North East Connected


YOUNG people from Epinay Business and Enterprise School in South Shields have visited Ford Aerospace to find out more about what a career in manufacturing is really like. 

Twelve young people with additional needs visited the Ford Aerospace site in Port of Tyne to learn more about the opportunities open to them here in the region, speak to the team about their career paths, and see first-hand what life is like in a global manufacturing business. 


Ford Aerospace has a long-standing commitment to providing opportunities for young people in the North East through its award-winning apprenticeship scheme, and this visit was the first step in ensuring that the business moves to become a more inclusive and empowering workplace for young people with a variety of skills. Quality manager Nathan McCully led a tour of the factory floor with the young people getting the opportunity to get up close to a variety of parts coming through production, ask questions about the types of roles in the factory, and learn more about Ford Aerospace’s essential place in the global supply chain. 
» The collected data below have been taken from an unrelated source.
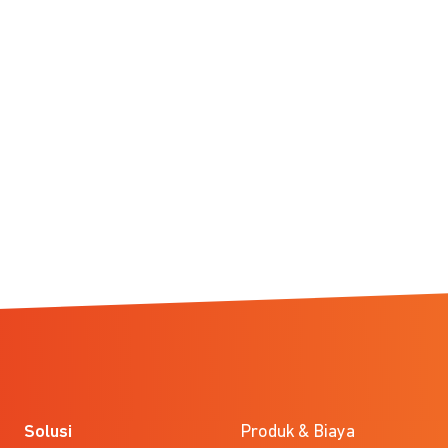
Solusi
Produk & Biaya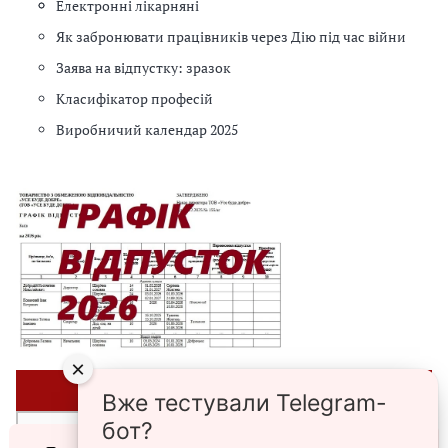
Електронні лікарняні
Як забронювати працівників через Дію під час війни
Заява на відпустку: зразок
Класифікатор професій
Виробничий календар 2025
×
⭐ЗРАЗКИ⭐
Вже тестували Telegram-
бот?
►Списки персонального військового обліку призовників,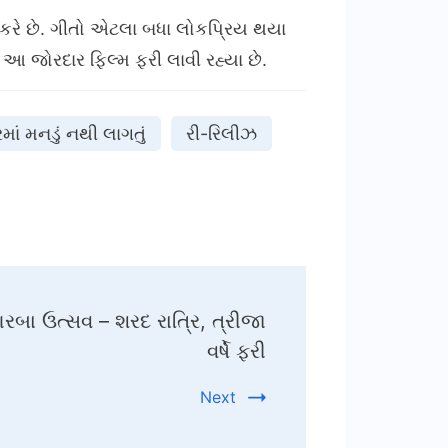
િત કરે છે. ગીતો એટલા બધા લોકપ્રિય થયા
આ જોરદાર ફિલ્મ ફરી લાવી રહ્યા છે.
માં મનડું નથી લાગતું
રી-રિલીઝ
બા ઉત્સવ – શરદ રાત્રિ, ત્રીજા
વર્ષે ફરી
Next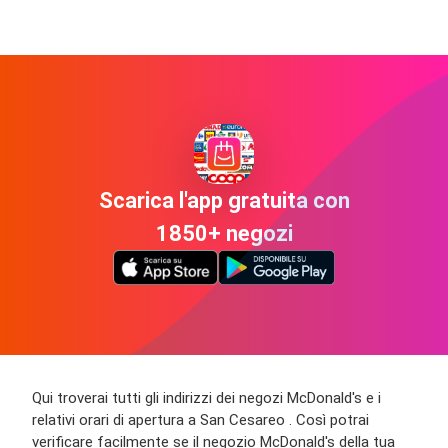
Scarica l'app gratuita con
1850+ negozi
Qui troverai tutti gli indirizzi dei negozi McDonald's e i
relativi orari di apertura a San Cesareo . Così potrai
verificare facilmente se il negozio McDonald's della tua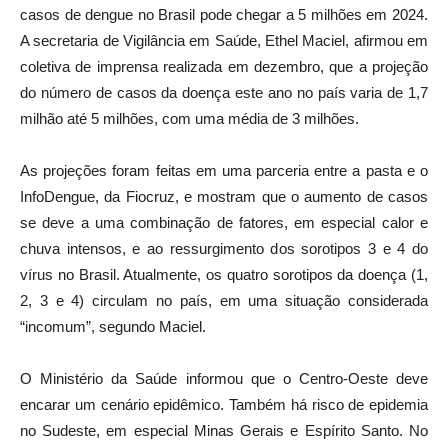
casos de dengue no Brasil pode chegar a 5 milhões em 2024.
A secretaria de Vigilância em Saúde, Ethel Maciel, afirmou em
coletiva de imprensa realizada em dezembro, que a projeção
do número de casos da doença este ano no país varia de 1,7
milhão até 5 milhões, com uma média de 3 milhões.
As projeções foram feitas em uma parceria entre a pasta e o
InfoDengue, da Fiocruz, e mostram que o aumento de casos
se deve a uma combinação de fatores, em especial calor e
chuva intensos, e ao ressurgimento dos sorotipos 3 e 4 do
vírus no Brasil. Atualmente, os quatro sorotipos da doença (1,
2, 3 e 4) circulam no país, em uma situação considerada
“incomum”, segundo Maciel.
O Ministério da Saúde informou que o Centro-Oeste deve
encarar um cenário epidêmico. Também há risco de epidemia
no Sudeste, em especial Minas Gerais e Espírito Santo. No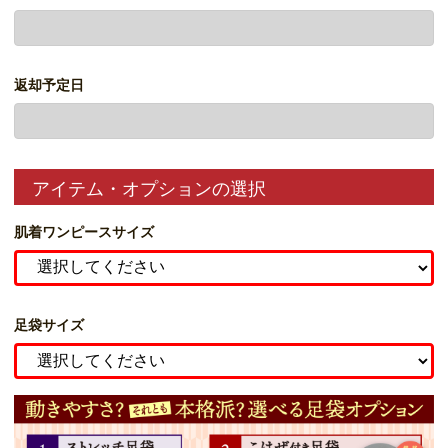
返却予定日
アイテム・オプションの選択
肌着ワンピースサイズ
足袋サイズ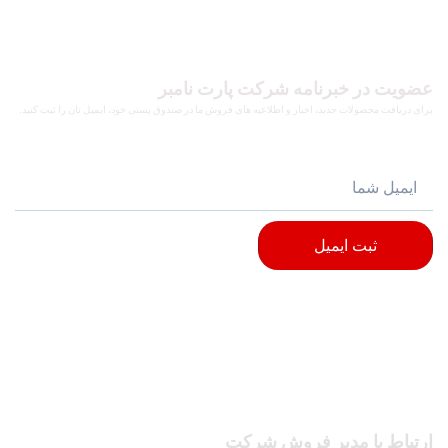
عضویت در خبرنامه شرکت پارت نامبر
برای دریافت محصولات جدید، اخبار و اطلاعیه های فروش ما در صندوق پستی خود، ایمیل تان را ثبت کنید.
ثبت ایمیل
ارتباط با مدیر فروش شرکت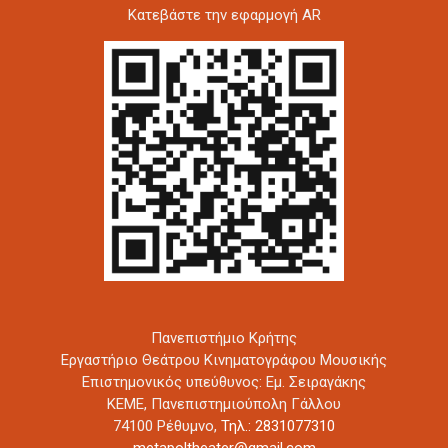
Kατεβάστε την εφαρμογή AR
Πανεπιστήμιο Κρήτης
Εργαστήριο Θεάτρου Κινηματογράφου Μουσικής
Επιστημονικός υπεύθυνος: Εμ. Σειραγάκης
ΚΕΜΕ, Πανεπιστημιούπολη Γάλλου
74100 Ρέθυμνο,
Τηλ.: 2831077310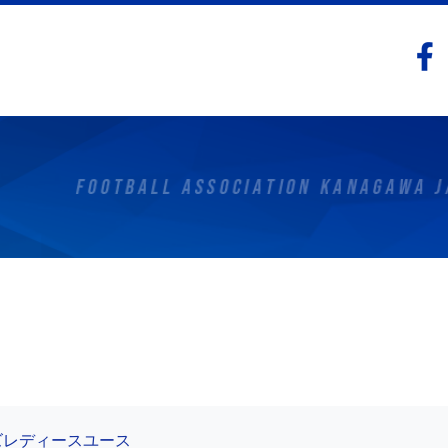
ッズレディースユース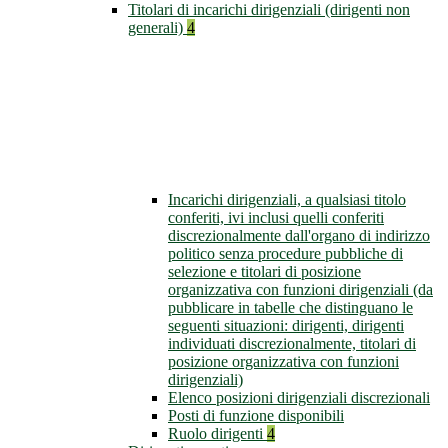
Titolari di incarichi dirigenziali (dirigenti non
generali)
4
Incarichi dirigenziali, a qualsiasi titolo
conferiti, ivi inclusi quelli conferiti
discrezionalmente dall'organo di indirizzo
politico senza procedure pubbliche di
selezione e titolari di posizione
organizzativa con funzioni dirigenziali (da
pubblicare in tabelle che distinguano le
seguenti situazioni: dirigenti, dirigenti
individuati discrezionalmente, titolari di
posizione organizzativa con funzioni
dirigenziali)
Elenco posizioni dirigenziali discrezionali
Posti di funzione disponibili
Ruolo dirigenti
4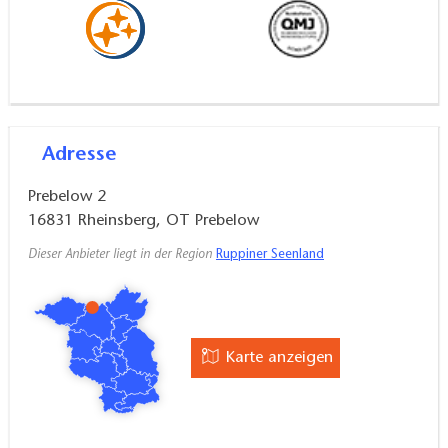
Adresse
Prebelow 2
16831
Rheinsberg, OT Prebelow
Dieser Anbieter liegt in der Region
Ruppiner Seenland
Karte anzeigen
Nicola Ford, commercial office manager at Ford Aerospace said, “For a lot of young people with Special Educational Needs and Disabilities, getting access to employers to understand where their skills might fit is tough, often impossible. We hope that visits like this will inspire these young people to think about what they are interested in, what they are good at, and where that might fit in a business like Ford Aerospace. The business has been here in South Shields for 114 years and we are committed to continuing our vision to bring opportunities for meaningful, skilled employment to the next generation of talent. 

“While many companies focus on diversity and inclusion as a social cause, there is a lack of understanding of where people with additional needs or disabilities can add real value to the workforce, I think that is a missed opportunity, especially for manufacturing. There is a skills gap in the sector and becoming more inclusive can bring new, unique skills in particular roles – it just takes businesses to look at where those skills can be a good fit and invest in training to create work environments that get the most out of people.”


Kate Simpson, assistant head teacher at Epinay School said, “The opportunity for our young people to get first-hand experience of a business like Ford Aerospace will have a huge impact. There is already one member of the group who is talking about what a career in engineering might be like for him, and I hope that it makes all of the young people feel inspired and proud of the kinds of businesses that are right here on our doorstep. These opportunities are rare for our pupils and I hope more businesses in the region embrace the chance to open their doors to young people like ours, it was a fantastic experience that they will be talking about for a while.”

Earlier in the year Ford Aerospace announced an investment of over £1 million in advanced manufacturing equipment and strengthening its team with senior skills as the business continues to grow.

The business, which was acquired in April 2023 by SPIROL, a family-owned manufacturing group headquartered in the US, has invested in equipment that will allow the team to grow production capabilities, increase the size of the components that can be produced, and enable more accurate inspection of parts. The visit from Epinay School is just part of the business’s continued investment in people and commitment to future skills in the region.